Its only gona be for a bit of fun, to be honest iv only had it two days and i already have some well tuned cars, you get quite good cars as rewards and along of CR per race and bonus etc :thumb:

We can do one and then i its popular keep doing them, by the end of i we will all be in U group beasts :lol::driver:


----------



## Fordy_ST500

1) o0 Mc Loving 0o (James B)
2) Moglet (Lloyd71)
3) PDV40 (PDV40)
4) fcsmudge
5) critch81
6) Eeloe(eeloe)
7) jasonk11 (k10lbe)
8) H4LL3TT (hallett)
9) nicp2007
10) wedgie74 (wedgie)
11) P4UL WRX(Ultimate Shine)
12) cG BronsoN


----------



## rich-hill

When did it come out? I thought release date was 27th Oct?


----------



## hallett

rich-hill said:


> When did it come out? I thought release date was 27th Oct?


its the 23rd

Daniel


----------



## Auto Finesse

rich-hill said:


> When did it come out? I thought release date was 27th Oct?


I just got lucky with a pre order arriving early :thumb: a few people have already got it


----------



## Eeloe

I've been informed i can collect it at 6:20 this evening!

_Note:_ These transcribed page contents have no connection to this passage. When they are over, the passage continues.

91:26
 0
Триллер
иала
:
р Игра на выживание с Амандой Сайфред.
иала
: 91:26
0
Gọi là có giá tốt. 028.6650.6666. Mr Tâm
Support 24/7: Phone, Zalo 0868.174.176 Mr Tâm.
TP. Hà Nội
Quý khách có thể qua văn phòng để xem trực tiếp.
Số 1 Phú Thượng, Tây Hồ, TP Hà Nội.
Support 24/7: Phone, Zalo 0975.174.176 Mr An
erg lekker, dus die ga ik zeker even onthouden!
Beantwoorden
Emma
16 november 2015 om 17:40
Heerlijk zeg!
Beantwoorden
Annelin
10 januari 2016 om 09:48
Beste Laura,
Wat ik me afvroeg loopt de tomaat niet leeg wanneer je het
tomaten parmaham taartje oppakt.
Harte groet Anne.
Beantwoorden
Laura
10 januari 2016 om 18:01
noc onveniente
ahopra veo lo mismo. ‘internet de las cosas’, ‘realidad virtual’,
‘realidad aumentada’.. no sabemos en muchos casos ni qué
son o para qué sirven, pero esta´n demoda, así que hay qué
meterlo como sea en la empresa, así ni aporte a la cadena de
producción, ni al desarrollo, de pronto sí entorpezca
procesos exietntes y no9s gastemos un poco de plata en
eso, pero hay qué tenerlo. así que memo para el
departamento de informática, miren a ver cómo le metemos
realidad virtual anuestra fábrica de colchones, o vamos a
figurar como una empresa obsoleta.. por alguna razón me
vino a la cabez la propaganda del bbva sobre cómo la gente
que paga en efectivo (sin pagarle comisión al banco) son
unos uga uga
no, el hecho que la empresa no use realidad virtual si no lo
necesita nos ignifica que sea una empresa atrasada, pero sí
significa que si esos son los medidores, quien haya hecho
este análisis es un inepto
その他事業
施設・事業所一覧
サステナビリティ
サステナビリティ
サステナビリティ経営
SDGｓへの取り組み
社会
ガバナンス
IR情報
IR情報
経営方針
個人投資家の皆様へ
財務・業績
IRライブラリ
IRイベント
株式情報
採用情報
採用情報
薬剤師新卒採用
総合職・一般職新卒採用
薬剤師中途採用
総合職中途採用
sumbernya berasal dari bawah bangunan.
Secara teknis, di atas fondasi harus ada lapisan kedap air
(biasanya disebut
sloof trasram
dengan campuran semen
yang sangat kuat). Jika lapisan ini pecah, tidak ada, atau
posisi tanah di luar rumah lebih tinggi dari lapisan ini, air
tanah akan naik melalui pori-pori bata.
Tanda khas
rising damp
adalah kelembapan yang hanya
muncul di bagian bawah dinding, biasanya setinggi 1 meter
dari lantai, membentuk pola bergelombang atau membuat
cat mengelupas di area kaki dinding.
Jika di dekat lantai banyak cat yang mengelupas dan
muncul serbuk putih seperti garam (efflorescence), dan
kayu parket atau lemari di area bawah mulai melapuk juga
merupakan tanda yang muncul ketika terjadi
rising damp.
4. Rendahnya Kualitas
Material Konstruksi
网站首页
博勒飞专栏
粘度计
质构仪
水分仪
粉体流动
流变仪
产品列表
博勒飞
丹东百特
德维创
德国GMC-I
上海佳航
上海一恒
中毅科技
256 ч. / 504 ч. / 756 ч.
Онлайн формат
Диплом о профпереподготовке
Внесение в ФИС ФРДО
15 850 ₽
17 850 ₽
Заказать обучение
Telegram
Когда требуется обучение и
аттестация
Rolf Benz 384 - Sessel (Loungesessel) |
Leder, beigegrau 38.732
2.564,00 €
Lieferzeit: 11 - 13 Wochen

Shame i'm working till midnight, but i'll pop over to collect it, and play it a bit after work!


----------



## dew1911

Won't be around or I'd have given you all a kicking 

dew1911 for anyone who wants to add and I'll catch you on the track.


----------



## nicp2007

The guy I'm working for today has already got it, I just got a text from game to go get in tomorrow,


----------



## jamest

Received my copy today. 

Didn't have enough room on the hard drive so I started deleting things and I deleted the saved games of one of my games which was 40hours+ worth and wasn't even on disc 2. 

My gamertag is jamest1987


----------



## Guest

Might pop up asda at midnight see if they have it in stock..... Sad I no lol


----------



## macdo

macdo22


----------



## hallett

Fordy_ST500 said:


> 1) o0 Mc Loving 0o (James B)
> 2) Moglet (Lloyd71)
> 3) PDV40 (PDV40)
> 4) fcsmudge
> 5) critch81
> 6) Eeloe(eeloe)
> 7) jasonk11 (k10lbe)
> 8) DanHallett (hallett)
> 9) nicp2007
> 10) wedgie74 (wedgie)
> 11) P4UL WRX(Ultimate Shine)
> 12) cG BronsoN


as my account has been hacked and deleted i have started a new one, anyone fell free to add me 

Daniel


----------



## Brazo

James I'll be around, looks like we have enough for two Games!

Brazo76

Who's inviting who lol?


----------



## rich-hill

1) o0 Mc Loving 0o (James B)
2) Moglet (Lloyd71)
3) PDV40 (PDV40)
4) fcsmudge
5) critch81
6) Eeloe(eeloe)
7) jasonk11 (k10lbe)
8) DanHallett (hallett)
9) nicp2007
10) wedgie74 (wedgie)
11) P4UL WRX(Ultimate Shine)
12) cG BronsoN
13) richhill1


----------



## backzilla

I should be cool for a spin. 
gammer tag baczilla


----------



## Lloyd71

I think we're going to need to split these groups up and then race from there. We should also decided on a leader for each group and a set PI level for the races, so people can tune and paint their own cars in advance. That sound OK to everyone?


----------



## Auto Finesse

We dont want to race in one PI level all night do we? i thought we will could a few races as one then swap it up as and when, ie 3 at C couple at B a few at A and so on, your welcome to host some races if you like mate but im not really looking to take this toooooo serious just have some fun.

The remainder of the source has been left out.